Running vbr does not affect active database applications. vbr supports creating backups while concurrently running applications that execute DML statements, including COPY, INSERT, UPDATE, DELETE, and SELECT.

Backup locations and contents

Full and object-level backups reside on backup hosts, the computer systems on which backups and archives are stored.

Vertica saves backups in a specific backup location, the directory on a backup host. This location can contain multiple backups, both full and object-level, including associated archives. The backups are also compatible, allowing you to restore any objects from a full database backup. Backup locations for Eon Mode databases must be on S3.

Before beginning a backup, you must prepare your backup locations using the vbr init task, as in the following example:

$ vbr -t init -c full_backup.ini

For more information about backup locations, see Setting up backup locations.

Backups contain all committed data for the backed-up objects as of the start time of the backup. Backups do not contain uncommitted data or data committed during the backup. Backups do not delay mergeout or load activity.

Backing up HDFS storage locations

If your Vertica cluster uses HDFS storage locations, you must do some additional configuration before you can perform backups. See Requirements for backing up and restoring HDFS storage locations.

HDFS storage locations support only full backup and restore. You cannot perform object backup or restore on a cluster that uses HDFS storage locations.

Impact of backups on Vertica nodes

While a backup is taking place, the backup process can consume additional storage. The amount of space consumed depends on the size of your catalog and any objects that you drop during the backup. The backup process releases this storage when the backup is complete.

Best practices for creating backups

When creating backup configuration files:

  • Create separate configuration files to create full and object-level backups.
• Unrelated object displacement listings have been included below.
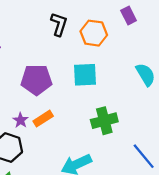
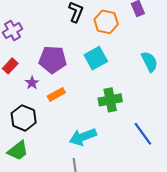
cyan square: (85, 75) -> (96, 58), turned -30
purple star: (21, 120) -> (32, 83), moved

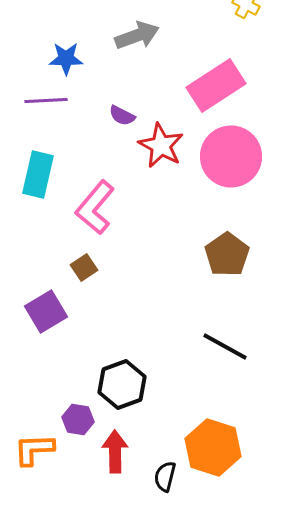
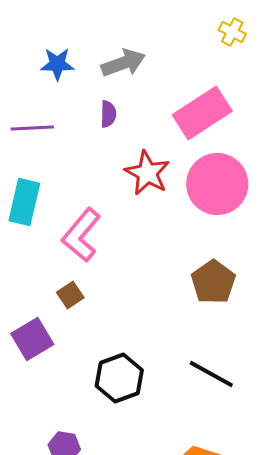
blue star: (66, 58) -> (57, 64), moved
purple semicircle: (122, 116) -> (108, 114), moved, turned -116
black hexagon: (122, 384) -> (119, 378), moved

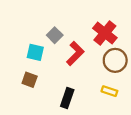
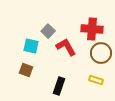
red cross: (105, 33) -> (92, 29), turned -35
red L-shape: (75, 54) -> (66, 47), turned -75

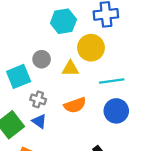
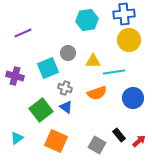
yellow circle: (91, 48) -> (129, 40), moved
cyan line: (112, 81) -> (114, 72), moved

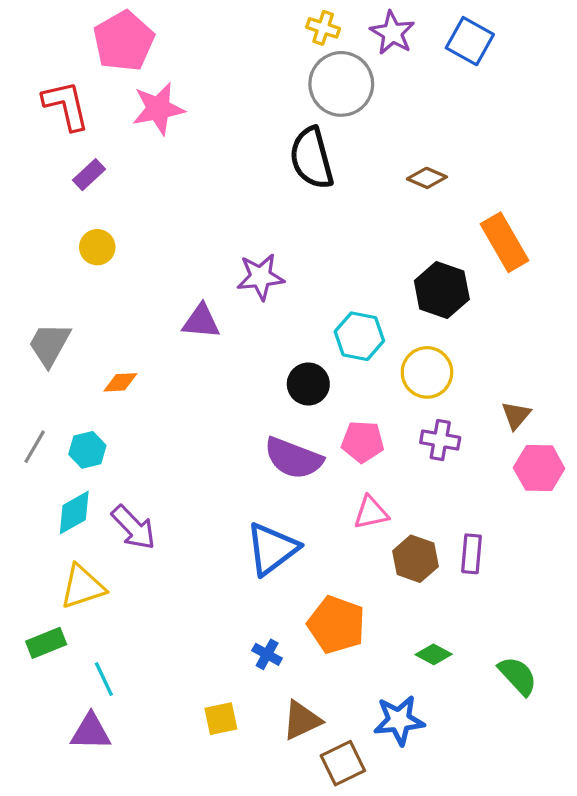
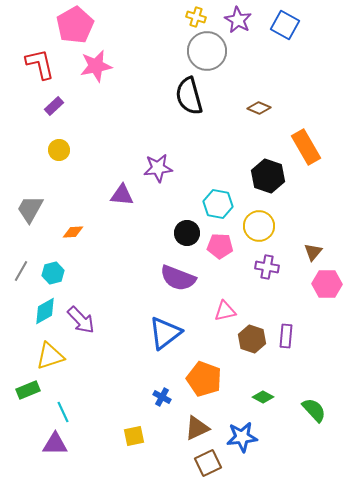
pink pentagon: (363, 442) -> (220, 246), moved
brown triangle: (302, 720) -> (197, 428), moved

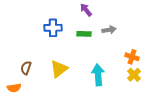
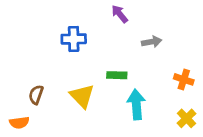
green rectangle: (84, 34) -> (117, 75), moved
yellow triangle: (59, 69) -> (82, 96), turned -36
yellow cross: (134, 75) -> (186, 118), moved

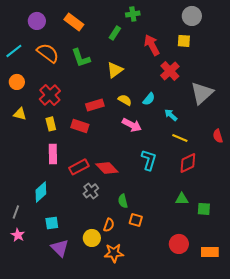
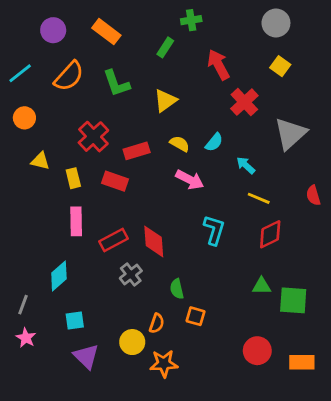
yellow square: (184, 41) -> (280, 66), moved, turned 32
orange semicircle: (48, 53) -> (69, 76), turned 95
red cross: (50, 95) -> (93, 137), moved
yellow triangle: (20, 114) -> (40, 161), moved
red diamond: (107, 168) -> (154, 241), turned 40
green square: (204, 209) -> (293, 300), size x1.5

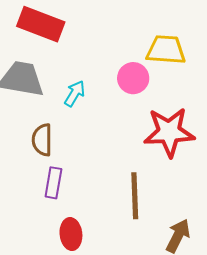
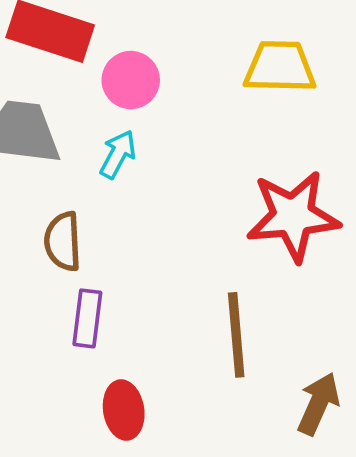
pink circle: (133, 78) -> (131, 80), moved

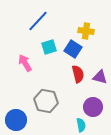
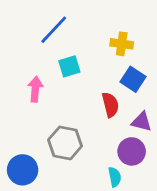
blue square: (73, 49) -> (133, 79), moved
pink arrow: (25, 63) -> (35, 89), turned 36
purple triangle: (100, 77) -> (142, 122), moved

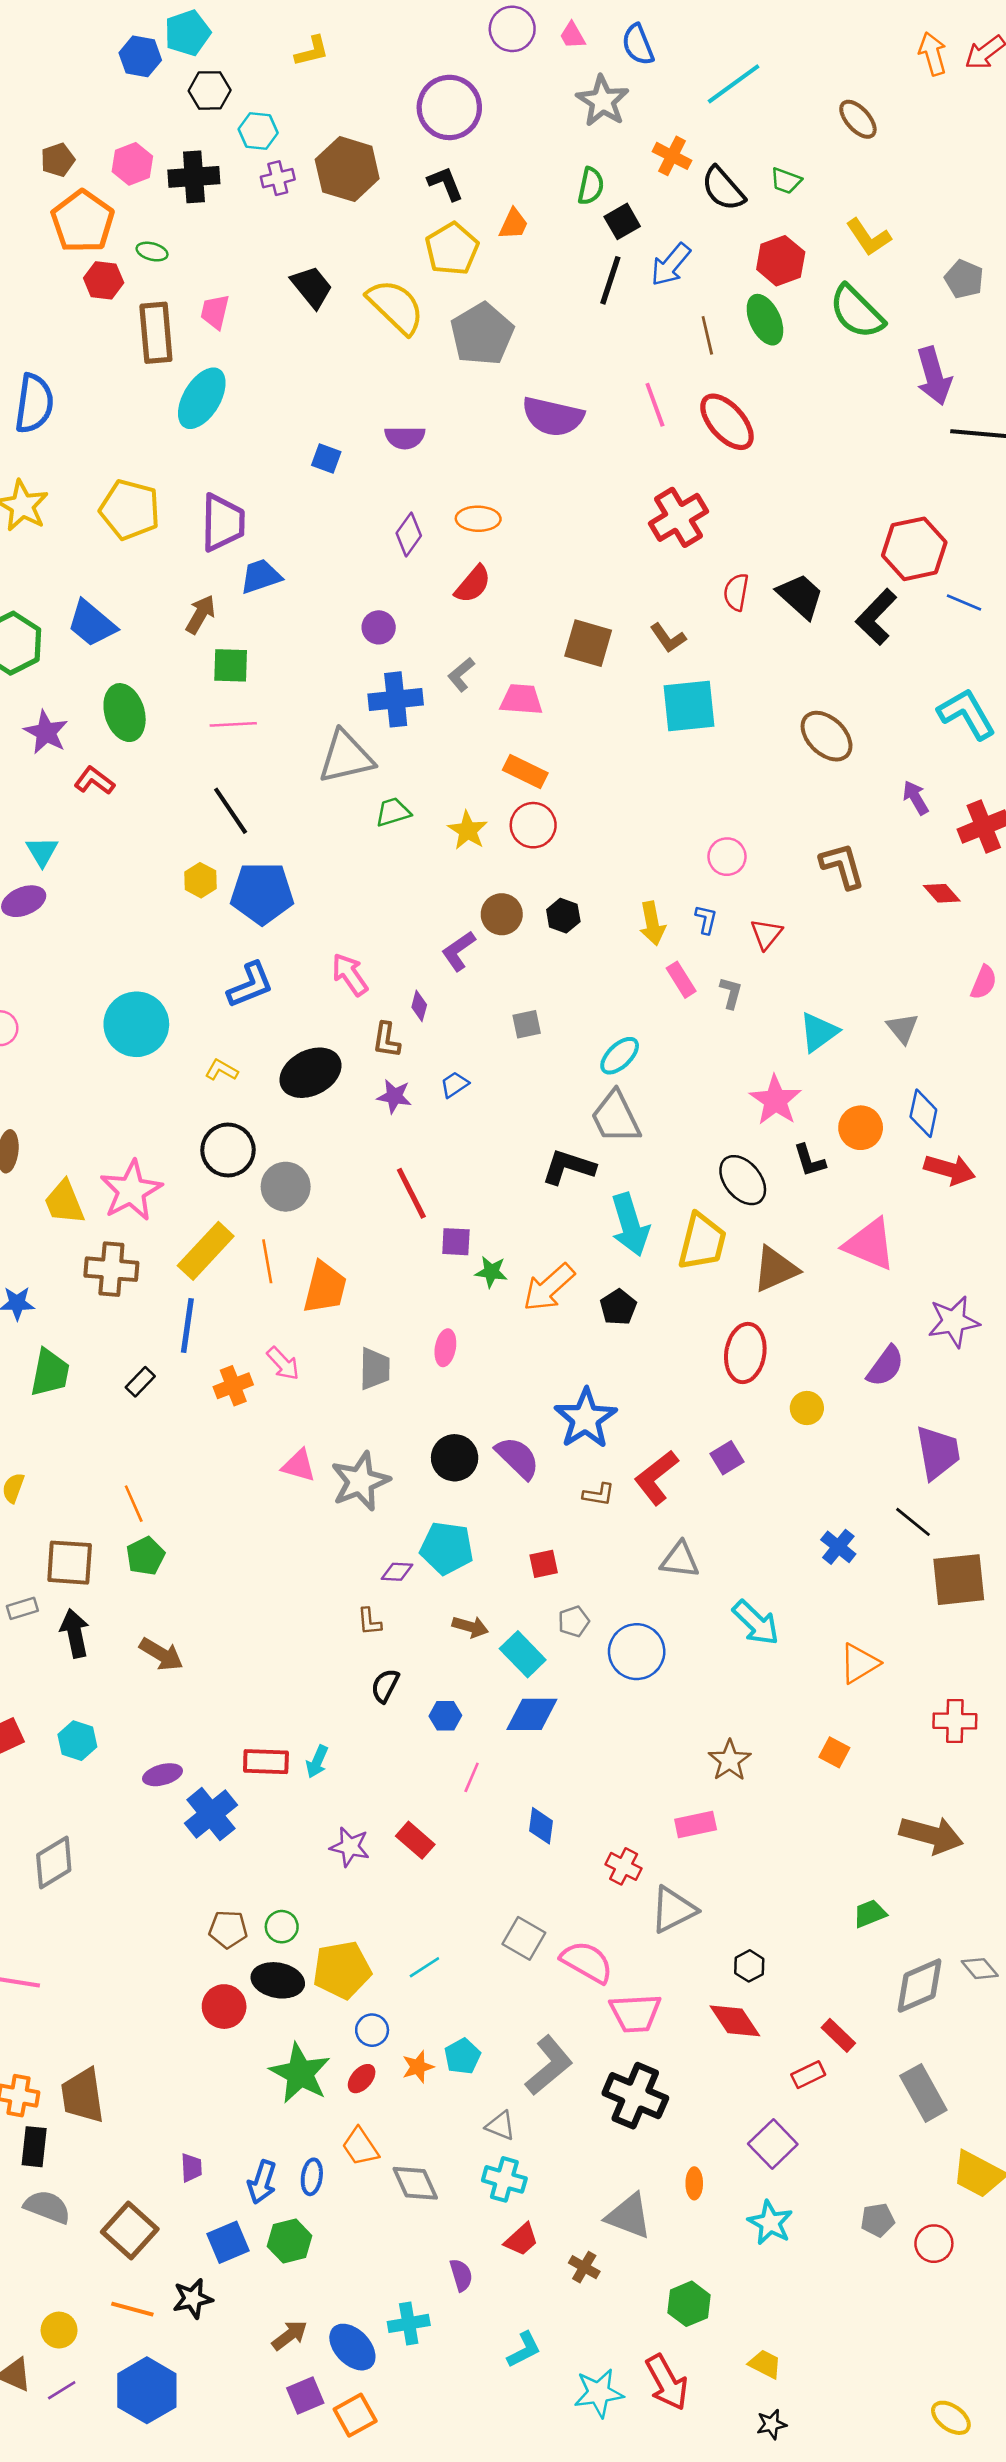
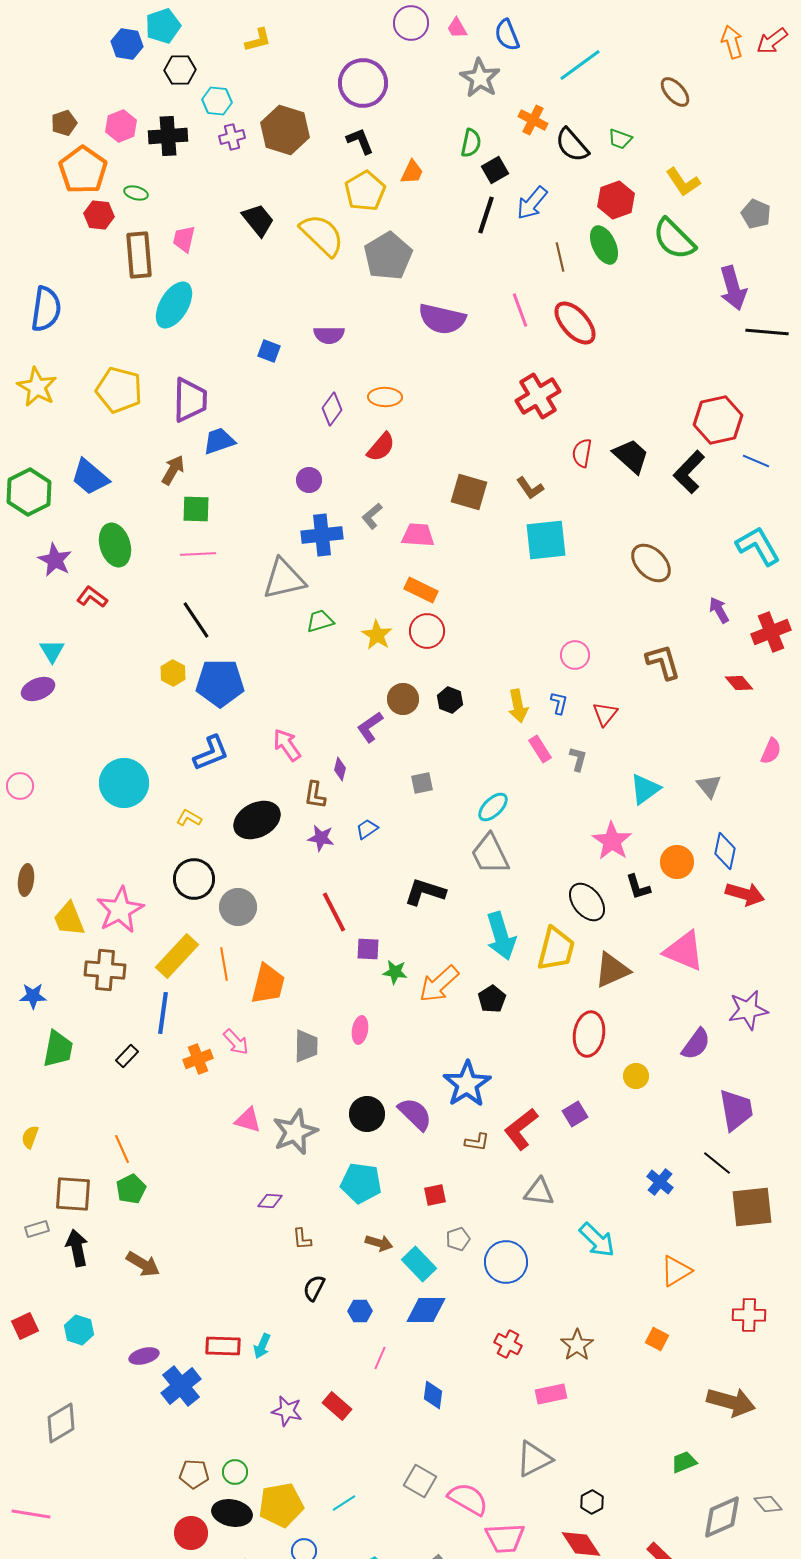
black L-shape: (569, 1167) -> (425, 892), moved
purple diamond: (397, 1572) -> (270, 1201), moved
red cross: (624, 1866) -> (508, 1344), moved

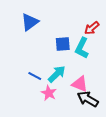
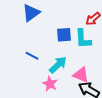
cyan L-shape: (82, 48) -> (83, 39), turned -30
blue line: (35, 76) -> (32, 56), moved

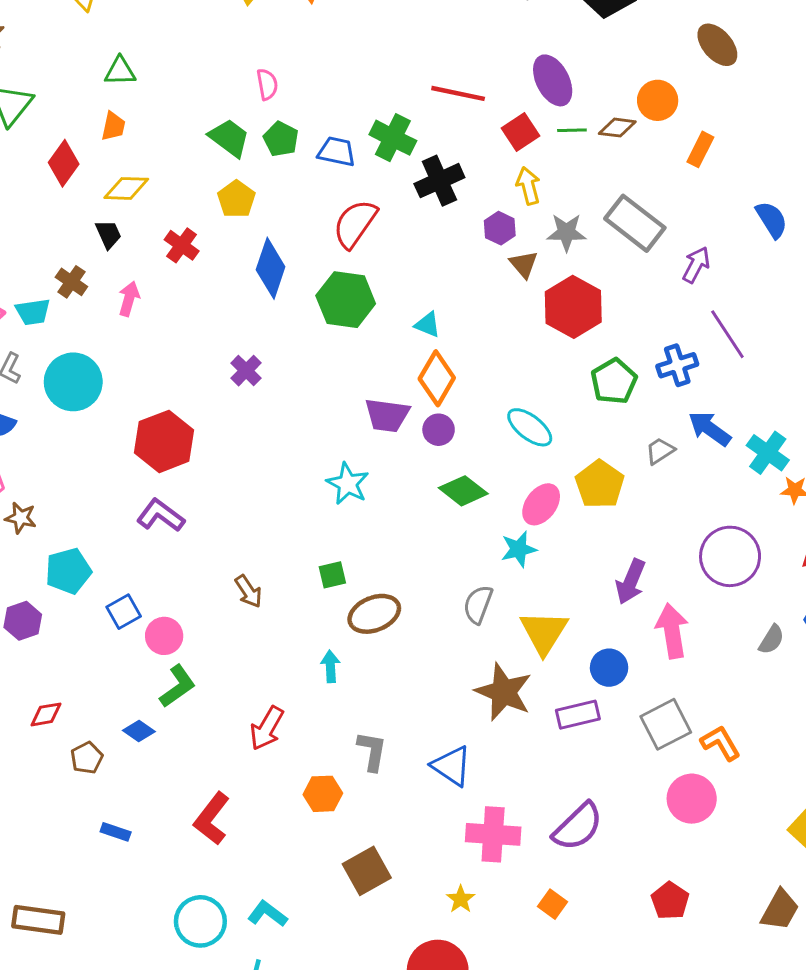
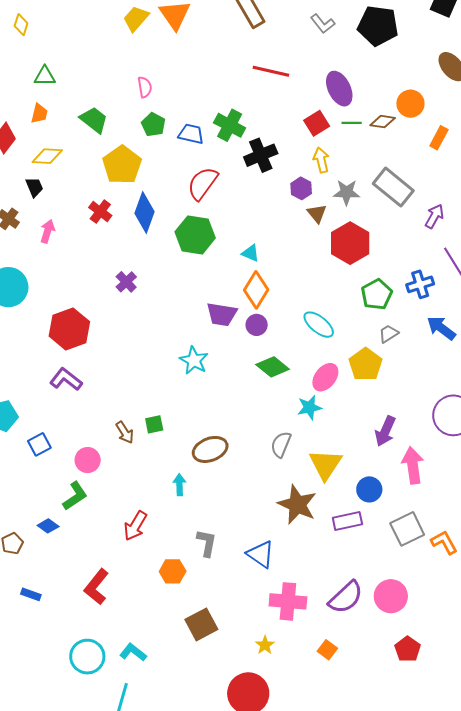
red line: (458, 93) -> (271, 71), moved
green trapezoid: (229, 138) -> (94, 120), moved
yellow pentagon: (236, 199) -> (122, 165), size x1.5
red cross: (182, 245) -> (100, 212), moved
gray trapezoid: (660, 451) -> (388, 334), moved
green square: (332, 575) -> (154, 424), moved
pink circle: (164, 636) -> (88, 460), moved
pink circle: (692, 799) -> (391, 596), moved

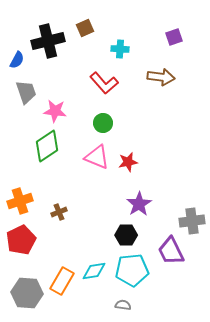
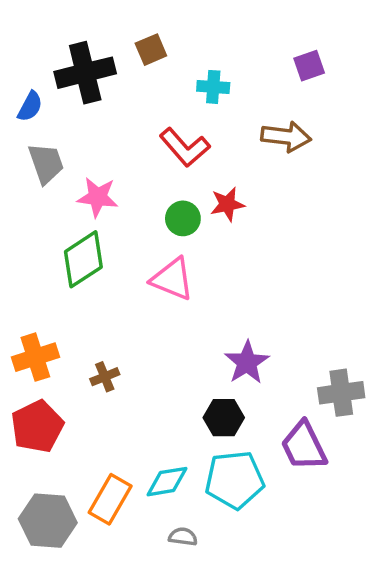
red star: (128, 162) -> (227, 204), moved
gray semicircle: (123, 305) -> (183, 537), moved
  • Use a unique snapshot name in each configuration file.

  • Use the same backup host directory location for both kinds of backups:

    • Because the backups share disk space, they are compatible when performing a restore.

    • Each cluster node must also use the same directory location on its designated backup host.

  • For best network performance, use one backup host per cluster node.

  • Use one directory on each backup node to store successive backups.

  • For future reference, append the major Vertica version number to the configuration file name (mybackup9x).

The selected objects of a backup can include one or more schemas or tables, or a combination of both. For example, you can include schema S1 and tables T1 and T2 in an object-level backup. Multiple backups can be combined into a single backup. A schema-level backup can be integrated with a database backup (and a table backup integrated with a schema-level backup, and so on).

1 - Types of backups

vbr supports the following kinds of backups:.

vbr supports the following kinds of backups:

The vbr configuration file includes the snapshotName parameter. Use different snapshot names for different types of backups, including different combinations of objects in object-level backups. Backups with the same snapshot name form a time sequence limited by restorePointLimit,. Avoid giving all backups the same snapshot name; otherwise, they eventually interfere with each other.

Full backups

A full backup is a complete copy of the database catalog, its schemas, tables, and other objects. This type of backup provides a consistent image of the database at the time the backup occurred. You can use a full backup for disaster recovery to restore a damaged or incomplete database. You can also restore individual objects from a full backup.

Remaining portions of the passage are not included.